Quantifying the Info Gain from a Classifier

The goal for this section is to quantify the information gain of this model and compare it on an apples-to-apples basis to a hypothetical competing model.

Model Characteristics

I previously established the following performance characteristics for this model:

$$\text{true positive count} = .150$$

$$\text{true positive rate} = .600$$

$$\text{positive predictive value} = .480$$

Information gain measures are discussed here. The Venn diagram defining the types of information is linked below.

Mutual Information

Mutual information between default and the test is calculated as follows. This is the entropy of the original base rate minus the conditional entropy of default given the test classification.

$$I(X;Y)=H(X)-H(X|Y)$$

$H(X)$, the entropy of the original base rate, is calculated as follows. The letters A through H, used in the formulae below, are as defined in the image here.

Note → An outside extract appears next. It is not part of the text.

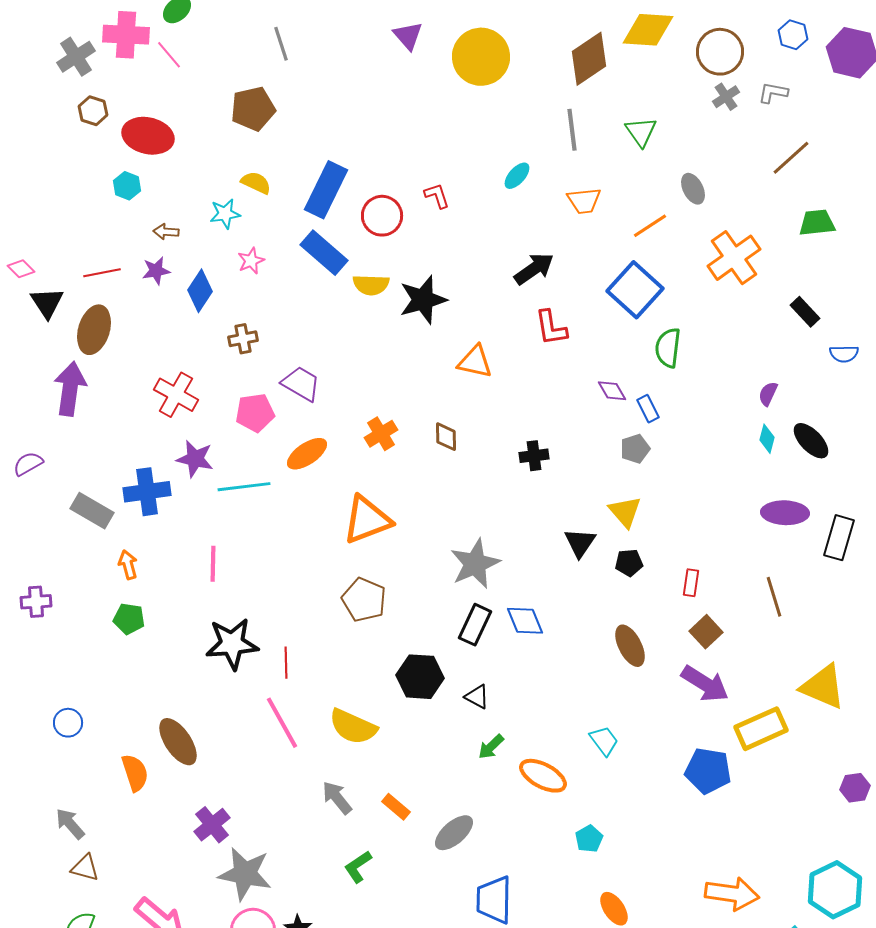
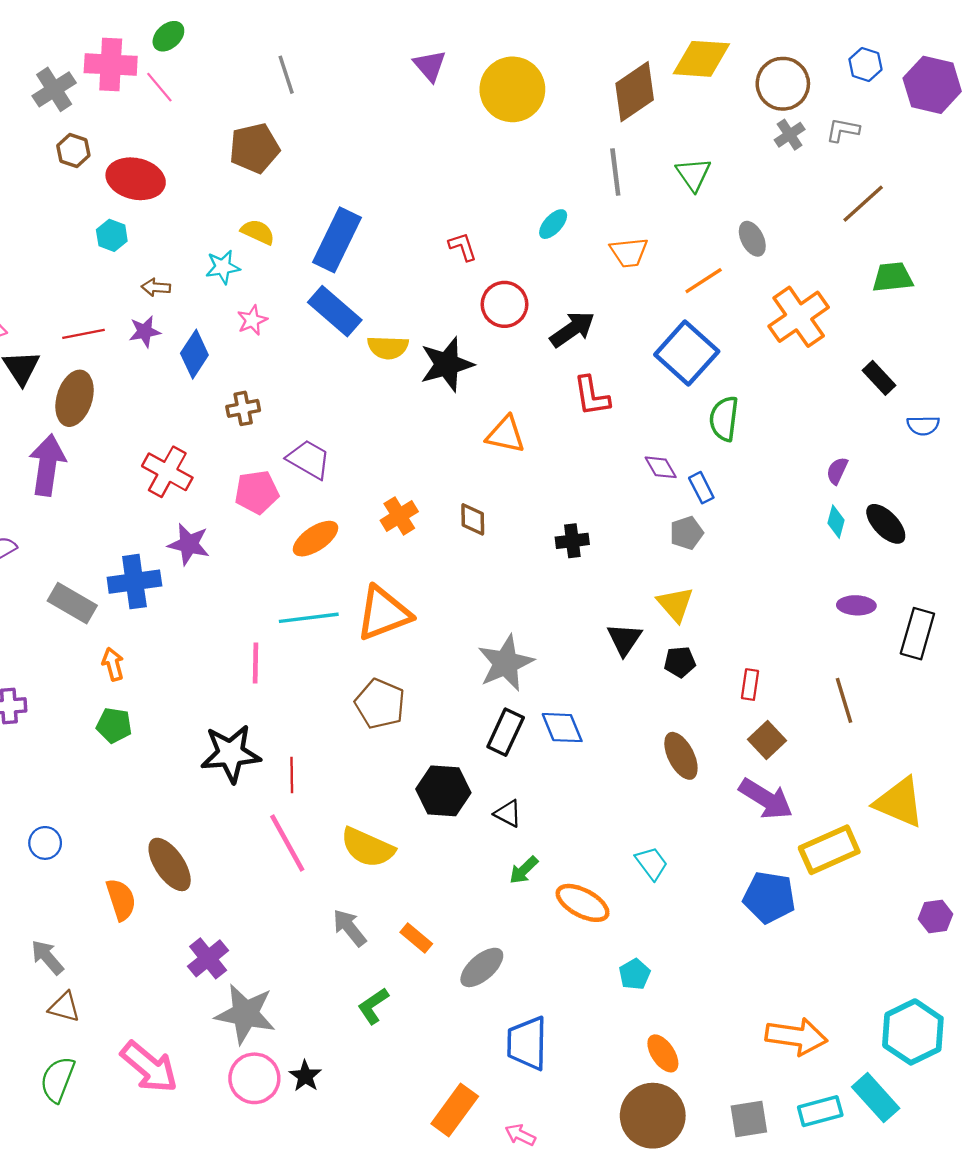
red circle: (382, 216) -> (504, 304), moved
cyan line: (244, 487) -> (309, 618), moved
purple ellipse: (785, 513) -> (856, 605), size x0.7
pink line: (213, 564) -> (256, 663), moved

$$H(X)=(A)(log_2\ \frac{1}{A})\ +\ (B)(log_2\ \frac{1}{B})$$

$$H(X)=0.8113$$

$H(X|Y)$, the conditional entropy of default given the test classification, is calculated as

$$H(X|Y)=H(\frac{E}{C},\frac{G}{C})(C)+H(\frac{F}{D},\frac{H}{D})(D)$$

$$H(X|Y)=0.7253$$

Then, $I(X;Y)$ is calculated as

$$I(X;Y)=0.8113-0.7253=0.0860$$

Recall that the units for this value is mutual information, or “information gain,” in average bits per event.

Percent Information Gain (P.I.G.)

The Percent Information Gain (P.I.G.) is the ratio $\frac{I(X;Y)}{H(X)}$, calculated as follows.

$$\text{P.I.G.}=\frac{I(X;Y)}{H(X)}=\frac{0.0860}{0.8113}=10.6\%$$

Savings Per Bit

Between the savings-per-event value and the bits-per-event value, just calculated, it is possible to measure a savings-per-bit value. This concept is powerful, because it places a financial value on the information content of a model or data source.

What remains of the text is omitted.